Eduardo Loureiro Jr. disse...

Belo conselho, Albir. :) Muito curioso esse caso do seu amigo. Que ele descanse na paz do seu conselho. :)

Gostei da crônica de tom pessoal depois da maratona eleitoral de ficção. :)

fernanda disse...

Muito bom, Albir. Há algum tempo eu retirei o ícone de comentários do meu blog e vez ou outra alguém me pergunta o porquê disso. Agora já tenho resposta: ler já é uma homenagem! :)

Tânia Batista disse...

Oi Albir,
Não te conheço pessoalmente (acho!). Recebi esta crônica via Edu, meu amigo querido. Porém, uma pequena ressalva ao teu texto: se é bem verdade que não precisamos produzir um outro texto quando lemos algo que nos agrada...por outro lado, nada impede que o façamos, pois a escrita é uma expressão supimpa de alguns sentimentos que, em muitos casos, nem cabem dentro das palavras...Assim, deixar-se guiar pela boa inspiração que um texto nos provoca é algo alvissareiro...Escrevamos, pois!!
Tudo isso pra te dizer: prazer em te conhecer!

Anônimo disse...

muito, muito bom ! :D

albir disse...

Edu,
eu é que ainda não consegui descansar com a maratona eleitoral.
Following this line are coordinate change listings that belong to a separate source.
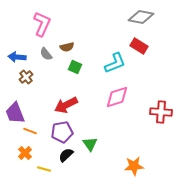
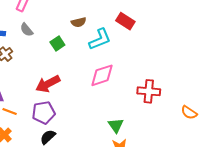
brown semicircle: (67, 47) -> (79, 22), moved
green square: (75, 67) -> (57, 43), turned 32
green triangle: (90, 144) -> (116, 125), moved

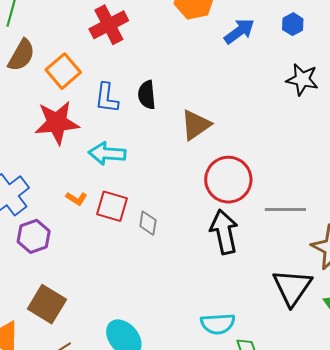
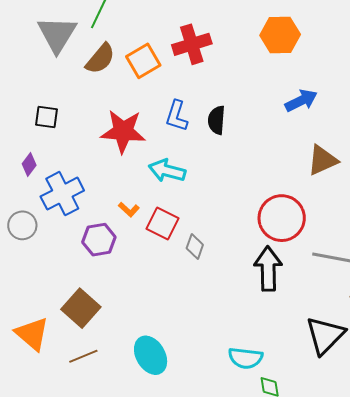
blue arrow: (239, 31) -> (301, 101), moved
orange square: (63, 71) -> (143, 61), moved
brown triangle: (196, 125) -> (322, 160), moved
purple hexagon: (34, 236) -> (99, 240), moved

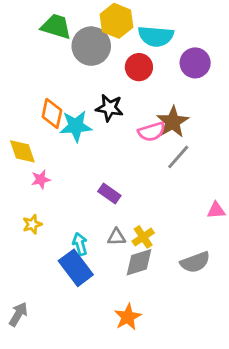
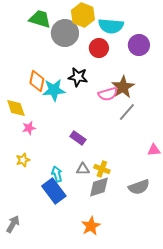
yellow cross: (143, 237) -> (102, 169), turned -35

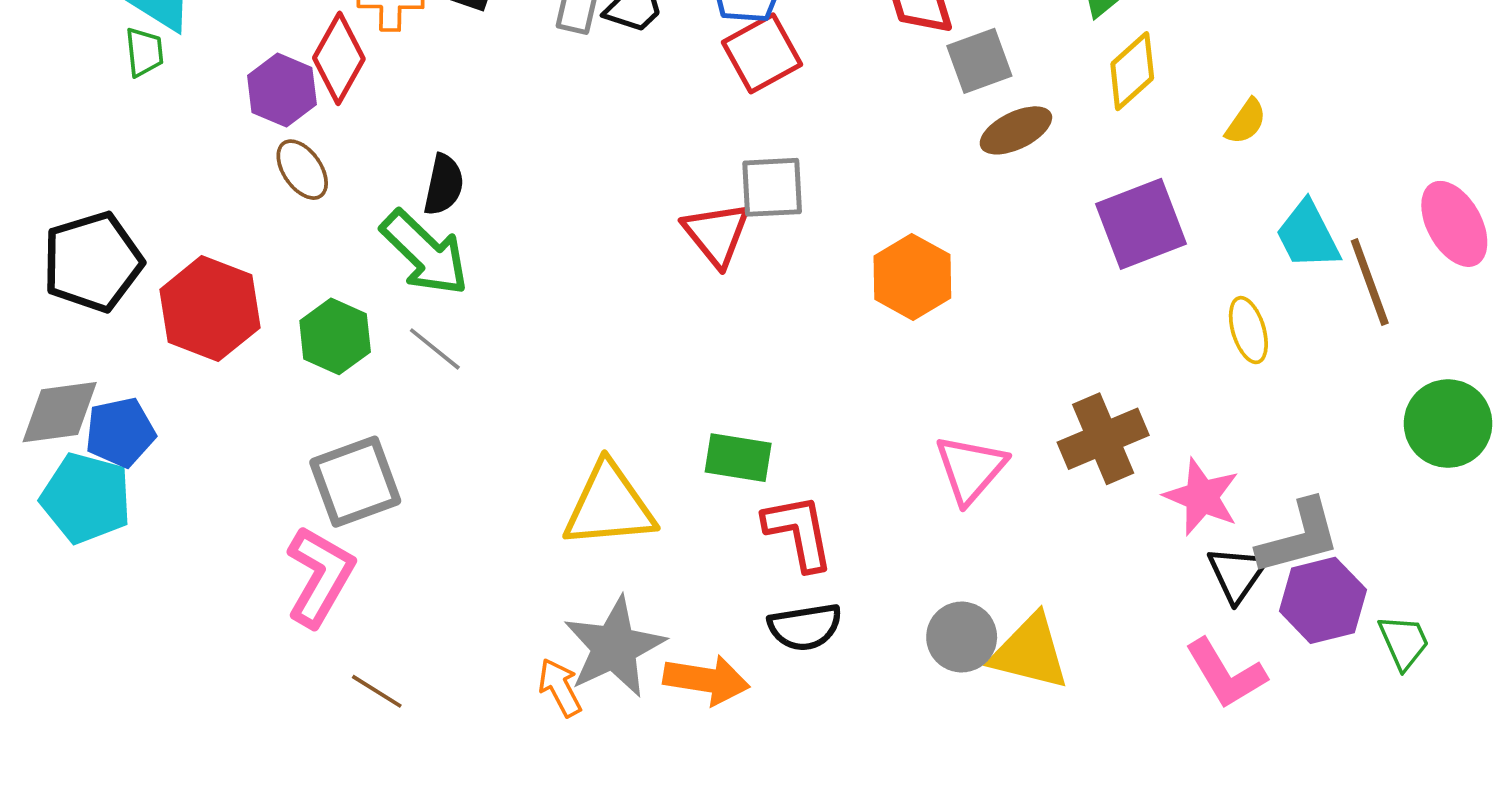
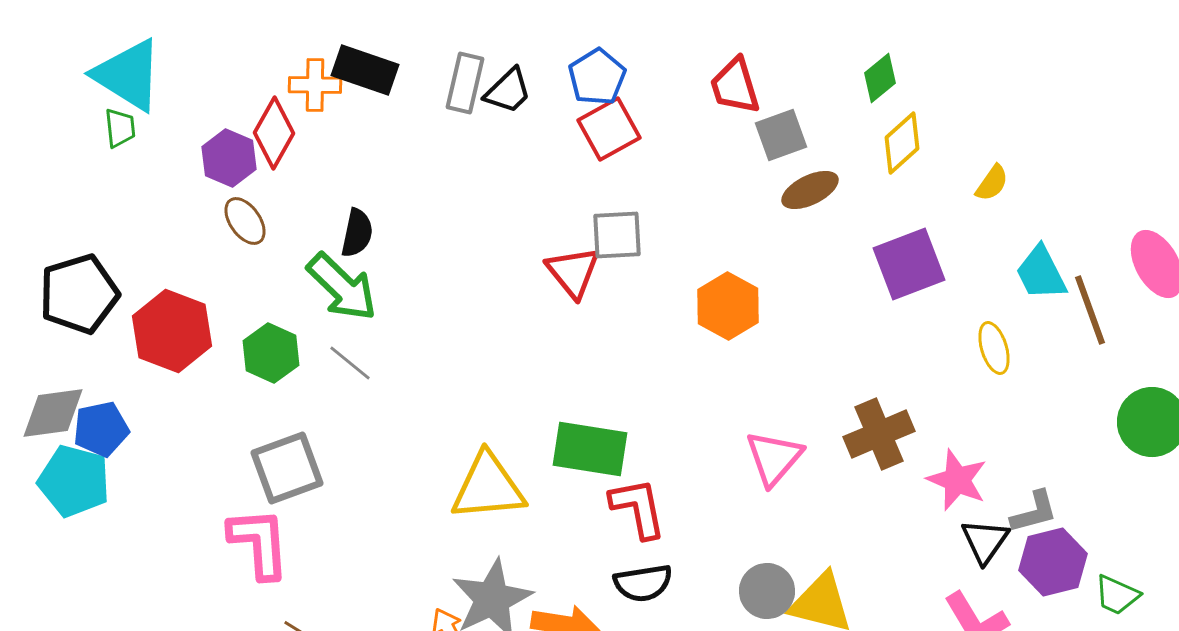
green rectangle: (738, 458) -> (590, 449), size x1.4
gray L-shape: (1299, 537) -> (1034, 512), size x0.7
pink L-shape: (320, 576) -> (259, 543), turned -34
green trapezoid: (1404, 642) -> (1117, 595), turned 138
Coisa de traumatizado com ditadura.

Fernanda,
pois é, ninguém acredita que ler já é homenagem.

Tânia,
mas é como se te conhecesse.
Ressalve, querida, ressalve.
É só pra dizer que o comentário já é um plus; que ler já bom demais.
Muito bom esse negócio de "escrita é expressão supimpa de sentimentos que nem cabem dentro das palavras".
Alvissareira é você, escreva pois!
Prazer é pouco. Volte!

Anônimo,
que dizer de elogio anônimo?
Que você tem demais. Por isso distribui.

Carla Dias disse...

Ah, Albir... Concordo completamente com você. Mas como tudo na minha vida, posso não cobrar o outro, mas cobro a mim. Sou dos que ficam se torturando porque ainda não leu, não opinou sobre o que me mandam para ler.

Tânia Batista disse...

Prometo escrever mais...Aliás,tenho percebido/sentido que a escrita me faz um super bem...Grata pelo retorno!

albir disse...

Carla,
só quis deixar as pessoas um pouco mais à vontade. Mas sabemos o quanto é importante o retorno. Definitivamente, não escrevemos pra nós mesmos.


Combinados, Tânia. Fico aqui aguardando novos ventos desses verdes mares bravios de "sua" terra natal, onde canta a jandáia nas frondes da carnaúba.